Serve una narrazione della quale il “popolo dell’albero” adesso si faccia protagonista e non semplice assuntore di dosi consolatorie di comunità. Con la stessa capacità con la quale mostra di saper convocare i suoi cittadini, quest’Amministrazione ora deve affrontare la sfida della partecipazione, che possa diventare un fattore di stabilità e non semplice “eroismo di giornata”.
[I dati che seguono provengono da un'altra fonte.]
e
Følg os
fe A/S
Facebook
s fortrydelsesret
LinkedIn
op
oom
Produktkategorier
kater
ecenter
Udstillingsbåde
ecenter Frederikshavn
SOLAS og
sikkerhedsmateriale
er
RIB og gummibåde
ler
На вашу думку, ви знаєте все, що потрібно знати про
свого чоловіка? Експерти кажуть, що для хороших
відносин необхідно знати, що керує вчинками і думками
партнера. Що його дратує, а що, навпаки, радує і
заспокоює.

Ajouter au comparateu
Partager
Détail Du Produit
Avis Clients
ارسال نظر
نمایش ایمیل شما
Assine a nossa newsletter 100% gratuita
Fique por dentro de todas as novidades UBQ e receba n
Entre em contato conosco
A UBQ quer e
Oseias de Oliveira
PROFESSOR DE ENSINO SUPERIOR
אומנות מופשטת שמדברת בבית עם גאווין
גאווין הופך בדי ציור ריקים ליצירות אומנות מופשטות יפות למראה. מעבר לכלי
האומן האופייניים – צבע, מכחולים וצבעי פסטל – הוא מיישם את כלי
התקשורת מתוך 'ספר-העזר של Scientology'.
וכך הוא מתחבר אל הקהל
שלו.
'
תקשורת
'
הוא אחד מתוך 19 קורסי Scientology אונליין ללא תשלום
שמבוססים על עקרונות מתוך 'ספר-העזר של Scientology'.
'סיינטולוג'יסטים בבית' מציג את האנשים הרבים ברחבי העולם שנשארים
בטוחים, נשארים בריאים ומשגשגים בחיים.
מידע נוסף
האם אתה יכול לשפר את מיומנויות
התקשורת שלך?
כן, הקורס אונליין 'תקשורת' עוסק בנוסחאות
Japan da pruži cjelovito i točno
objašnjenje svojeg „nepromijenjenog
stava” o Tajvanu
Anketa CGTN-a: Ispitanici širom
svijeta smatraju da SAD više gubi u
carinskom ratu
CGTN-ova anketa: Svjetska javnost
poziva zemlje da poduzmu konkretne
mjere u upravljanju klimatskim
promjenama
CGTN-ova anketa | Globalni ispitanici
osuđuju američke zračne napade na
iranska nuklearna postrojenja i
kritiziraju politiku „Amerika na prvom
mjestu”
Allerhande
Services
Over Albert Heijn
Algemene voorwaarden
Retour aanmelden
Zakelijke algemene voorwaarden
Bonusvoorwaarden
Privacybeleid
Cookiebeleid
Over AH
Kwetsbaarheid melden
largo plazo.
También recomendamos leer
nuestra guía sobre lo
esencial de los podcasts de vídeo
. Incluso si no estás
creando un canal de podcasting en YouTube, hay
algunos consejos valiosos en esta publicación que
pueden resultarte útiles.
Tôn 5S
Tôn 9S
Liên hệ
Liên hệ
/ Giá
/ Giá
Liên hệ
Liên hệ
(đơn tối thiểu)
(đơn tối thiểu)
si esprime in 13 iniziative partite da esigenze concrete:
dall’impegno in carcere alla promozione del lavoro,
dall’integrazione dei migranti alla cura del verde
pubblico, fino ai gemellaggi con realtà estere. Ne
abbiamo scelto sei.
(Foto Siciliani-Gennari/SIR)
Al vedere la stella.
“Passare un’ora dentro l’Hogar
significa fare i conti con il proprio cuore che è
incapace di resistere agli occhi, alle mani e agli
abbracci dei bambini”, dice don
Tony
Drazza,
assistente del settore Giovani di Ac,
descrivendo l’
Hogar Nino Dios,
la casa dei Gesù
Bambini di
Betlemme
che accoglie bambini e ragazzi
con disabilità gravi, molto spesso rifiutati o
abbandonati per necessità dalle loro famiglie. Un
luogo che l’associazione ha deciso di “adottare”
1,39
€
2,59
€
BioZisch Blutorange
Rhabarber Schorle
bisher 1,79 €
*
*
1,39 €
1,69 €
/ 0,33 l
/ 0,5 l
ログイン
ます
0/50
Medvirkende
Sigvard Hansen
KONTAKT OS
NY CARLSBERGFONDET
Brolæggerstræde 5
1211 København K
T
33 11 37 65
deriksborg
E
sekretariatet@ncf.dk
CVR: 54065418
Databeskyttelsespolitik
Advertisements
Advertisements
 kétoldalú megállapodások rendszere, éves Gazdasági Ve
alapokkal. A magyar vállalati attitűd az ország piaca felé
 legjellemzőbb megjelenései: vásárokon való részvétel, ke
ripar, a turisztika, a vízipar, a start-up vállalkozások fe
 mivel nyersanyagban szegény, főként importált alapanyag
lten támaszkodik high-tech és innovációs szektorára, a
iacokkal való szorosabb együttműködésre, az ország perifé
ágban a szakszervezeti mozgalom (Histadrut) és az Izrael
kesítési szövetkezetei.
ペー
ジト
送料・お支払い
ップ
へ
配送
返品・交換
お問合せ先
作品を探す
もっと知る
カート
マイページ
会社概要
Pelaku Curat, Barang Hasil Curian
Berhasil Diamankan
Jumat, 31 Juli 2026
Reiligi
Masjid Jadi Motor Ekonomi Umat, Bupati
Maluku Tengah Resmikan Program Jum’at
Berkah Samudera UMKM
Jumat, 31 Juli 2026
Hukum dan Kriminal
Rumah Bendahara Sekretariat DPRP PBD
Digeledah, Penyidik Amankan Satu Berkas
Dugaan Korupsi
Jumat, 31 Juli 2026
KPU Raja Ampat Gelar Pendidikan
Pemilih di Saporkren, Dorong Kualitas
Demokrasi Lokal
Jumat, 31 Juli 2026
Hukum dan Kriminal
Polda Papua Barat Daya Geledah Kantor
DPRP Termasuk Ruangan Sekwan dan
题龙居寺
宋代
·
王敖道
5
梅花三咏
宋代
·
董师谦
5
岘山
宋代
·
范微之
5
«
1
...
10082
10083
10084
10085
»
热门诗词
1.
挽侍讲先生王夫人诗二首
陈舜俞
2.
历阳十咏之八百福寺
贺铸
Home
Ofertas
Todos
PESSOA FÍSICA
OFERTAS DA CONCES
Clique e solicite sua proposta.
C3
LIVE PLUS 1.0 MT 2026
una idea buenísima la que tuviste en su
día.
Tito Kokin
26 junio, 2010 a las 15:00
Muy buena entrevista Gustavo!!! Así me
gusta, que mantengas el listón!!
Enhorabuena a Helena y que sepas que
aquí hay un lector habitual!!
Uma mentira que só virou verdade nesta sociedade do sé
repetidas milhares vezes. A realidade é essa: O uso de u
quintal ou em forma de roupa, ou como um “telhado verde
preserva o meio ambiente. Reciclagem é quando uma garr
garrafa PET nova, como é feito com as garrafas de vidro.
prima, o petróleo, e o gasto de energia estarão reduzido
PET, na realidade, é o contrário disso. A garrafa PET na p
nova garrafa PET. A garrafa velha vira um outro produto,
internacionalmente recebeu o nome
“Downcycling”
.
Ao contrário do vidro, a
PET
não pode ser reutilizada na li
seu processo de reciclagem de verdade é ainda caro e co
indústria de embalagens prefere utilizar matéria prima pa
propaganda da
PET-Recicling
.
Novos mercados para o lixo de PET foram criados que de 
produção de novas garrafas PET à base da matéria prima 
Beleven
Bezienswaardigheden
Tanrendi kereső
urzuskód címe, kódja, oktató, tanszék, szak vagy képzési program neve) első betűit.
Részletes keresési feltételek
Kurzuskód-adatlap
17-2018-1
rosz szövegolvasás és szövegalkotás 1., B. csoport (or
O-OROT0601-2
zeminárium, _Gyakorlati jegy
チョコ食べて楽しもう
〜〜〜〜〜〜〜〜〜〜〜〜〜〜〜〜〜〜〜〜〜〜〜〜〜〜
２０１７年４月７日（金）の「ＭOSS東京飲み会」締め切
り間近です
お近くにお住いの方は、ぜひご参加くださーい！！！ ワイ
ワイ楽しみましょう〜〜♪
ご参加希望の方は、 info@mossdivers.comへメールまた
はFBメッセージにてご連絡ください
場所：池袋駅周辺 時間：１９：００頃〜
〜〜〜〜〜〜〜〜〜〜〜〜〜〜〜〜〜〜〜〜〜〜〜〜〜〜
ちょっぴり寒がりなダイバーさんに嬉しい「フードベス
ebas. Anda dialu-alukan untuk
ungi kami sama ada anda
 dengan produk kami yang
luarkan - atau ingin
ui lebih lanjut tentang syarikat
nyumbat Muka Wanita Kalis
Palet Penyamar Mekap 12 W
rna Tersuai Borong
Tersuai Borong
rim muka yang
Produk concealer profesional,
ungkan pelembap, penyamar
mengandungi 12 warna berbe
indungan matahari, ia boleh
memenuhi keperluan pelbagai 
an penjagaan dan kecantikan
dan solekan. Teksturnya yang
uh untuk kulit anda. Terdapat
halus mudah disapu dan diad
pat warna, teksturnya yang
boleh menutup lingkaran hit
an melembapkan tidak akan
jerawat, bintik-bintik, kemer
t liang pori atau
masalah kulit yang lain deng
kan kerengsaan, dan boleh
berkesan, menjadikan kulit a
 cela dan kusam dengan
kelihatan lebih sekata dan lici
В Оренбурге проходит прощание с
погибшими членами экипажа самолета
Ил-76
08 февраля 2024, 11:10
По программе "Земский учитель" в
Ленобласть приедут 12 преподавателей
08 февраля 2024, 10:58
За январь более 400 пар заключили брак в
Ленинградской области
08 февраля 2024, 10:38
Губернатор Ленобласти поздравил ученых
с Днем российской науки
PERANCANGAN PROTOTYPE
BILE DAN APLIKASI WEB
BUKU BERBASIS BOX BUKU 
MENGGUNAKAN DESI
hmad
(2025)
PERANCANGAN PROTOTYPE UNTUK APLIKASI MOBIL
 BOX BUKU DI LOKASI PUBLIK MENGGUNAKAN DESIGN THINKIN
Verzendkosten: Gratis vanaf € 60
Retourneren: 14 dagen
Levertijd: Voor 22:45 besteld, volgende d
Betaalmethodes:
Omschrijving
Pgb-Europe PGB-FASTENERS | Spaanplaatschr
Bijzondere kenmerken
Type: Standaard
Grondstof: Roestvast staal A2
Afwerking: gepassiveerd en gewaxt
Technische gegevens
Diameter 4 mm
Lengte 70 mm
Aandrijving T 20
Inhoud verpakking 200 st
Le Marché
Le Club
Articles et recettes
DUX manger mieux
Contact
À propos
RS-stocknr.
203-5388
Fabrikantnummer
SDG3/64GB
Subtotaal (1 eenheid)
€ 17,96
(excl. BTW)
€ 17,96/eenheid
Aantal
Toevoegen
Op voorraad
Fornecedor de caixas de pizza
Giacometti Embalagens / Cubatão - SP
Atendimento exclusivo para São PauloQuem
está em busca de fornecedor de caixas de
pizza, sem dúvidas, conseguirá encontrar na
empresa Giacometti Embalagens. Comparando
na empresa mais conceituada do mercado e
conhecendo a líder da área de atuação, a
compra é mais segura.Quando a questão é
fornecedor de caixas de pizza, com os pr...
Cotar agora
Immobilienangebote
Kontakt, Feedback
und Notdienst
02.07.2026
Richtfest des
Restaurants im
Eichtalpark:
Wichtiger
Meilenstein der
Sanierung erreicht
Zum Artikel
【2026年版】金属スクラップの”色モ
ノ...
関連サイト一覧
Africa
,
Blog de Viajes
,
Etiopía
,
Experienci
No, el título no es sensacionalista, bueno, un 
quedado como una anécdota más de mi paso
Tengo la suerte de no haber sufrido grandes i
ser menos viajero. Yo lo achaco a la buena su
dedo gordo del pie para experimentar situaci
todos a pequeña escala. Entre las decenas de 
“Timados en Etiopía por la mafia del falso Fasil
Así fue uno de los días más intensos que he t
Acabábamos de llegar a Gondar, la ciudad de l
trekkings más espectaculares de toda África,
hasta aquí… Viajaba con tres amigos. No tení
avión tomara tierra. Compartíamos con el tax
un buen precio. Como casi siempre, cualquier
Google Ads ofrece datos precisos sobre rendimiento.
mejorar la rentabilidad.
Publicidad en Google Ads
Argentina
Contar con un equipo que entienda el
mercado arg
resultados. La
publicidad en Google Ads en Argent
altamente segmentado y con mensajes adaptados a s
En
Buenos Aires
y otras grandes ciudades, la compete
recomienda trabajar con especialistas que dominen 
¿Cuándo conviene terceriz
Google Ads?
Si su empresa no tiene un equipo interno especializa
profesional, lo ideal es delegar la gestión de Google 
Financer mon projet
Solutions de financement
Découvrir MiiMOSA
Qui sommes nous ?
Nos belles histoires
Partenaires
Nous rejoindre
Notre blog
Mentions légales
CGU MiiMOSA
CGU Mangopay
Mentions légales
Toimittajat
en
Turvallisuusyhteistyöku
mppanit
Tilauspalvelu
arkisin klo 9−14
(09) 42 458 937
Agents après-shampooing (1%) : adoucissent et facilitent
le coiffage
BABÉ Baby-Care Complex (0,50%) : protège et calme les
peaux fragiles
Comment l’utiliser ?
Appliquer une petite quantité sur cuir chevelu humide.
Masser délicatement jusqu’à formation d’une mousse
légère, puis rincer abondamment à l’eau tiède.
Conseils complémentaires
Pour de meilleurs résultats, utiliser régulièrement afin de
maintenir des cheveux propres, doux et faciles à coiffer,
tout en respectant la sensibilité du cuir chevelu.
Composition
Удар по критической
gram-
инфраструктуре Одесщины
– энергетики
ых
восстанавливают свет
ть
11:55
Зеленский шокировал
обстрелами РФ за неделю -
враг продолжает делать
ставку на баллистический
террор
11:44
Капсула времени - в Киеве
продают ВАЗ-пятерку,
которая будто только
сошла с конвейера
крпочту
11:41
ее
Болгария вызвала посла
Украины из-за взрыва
Rete Campus, impegnata nella seconda sessione di lavori delle commissioni permanenti sui temi della “Democrazia e partecipazione”, “Servizi e dignità delle persone”, “Cultura, l’economia delle idee”, e “Città a scuola, scuola di città”,

CHIEDE AL SINDACO DI:

  • Chiarire eventuali ostacoli sul percorso verso il regolamento per la gestione dei beni comuni e chiede un confronto urgente tra Comune e associazioni rappresentative nei vari campi dell’impegno sociale e culturale.
  • Far conoscere, attraverso gli uffici competenti, se vi siano eventuali ostacoli normativi per avviare le procedure di indizione delle elezioni per i consigli di quartiere, perché essi diventino scuola di democrazia (Capo Il dello Statuto, art.73) e neutralizzare così la inveterata tradizione della creazione di comitati spontanei, spesso attivati a comando o strumentali a interessi di parti politiche.
  • Se siano state attivate iniziative per tradurre operativamente la promessa di una maggiore vicinanza alle problematiche delle contrade.
  • Se vi sia la volontà di procedere alla istituzionalizzazione della forma referendaria consultiva online su alcuni temi di maggiore impatto sociale (Statuto comunale, Cap IV, articoli 79, 80, 81 e 82).

SOLLECITA

  • L’istituzione (Cap. II dello Statuto, art. 74) della “Conferenza Economica Cittadina” con compiti consultivi di supporto alla programmazione e alla promozione dello sviluppo nei settori delle attività industriali, commerciali, artigianali e agricole.
  • L’istituzione della “Conferenza degli Enti e degli Operatori Culturali” per valorizzare e tutelare le risorse e i beni culturali della città, potenziare gli studi di storia locale e per il coordinamento degli interventi nel settore delle attività culturali in generale (Cap. II dello Statuto, art. 74).

Rete Campus è disponibile a contribuire fattivamente al percorso di sviluppo delle forme più significative di partecipazione attiva dei cittadini al confronto e al dibattito sulle questioni decisive per lo sviluppo di Benevento.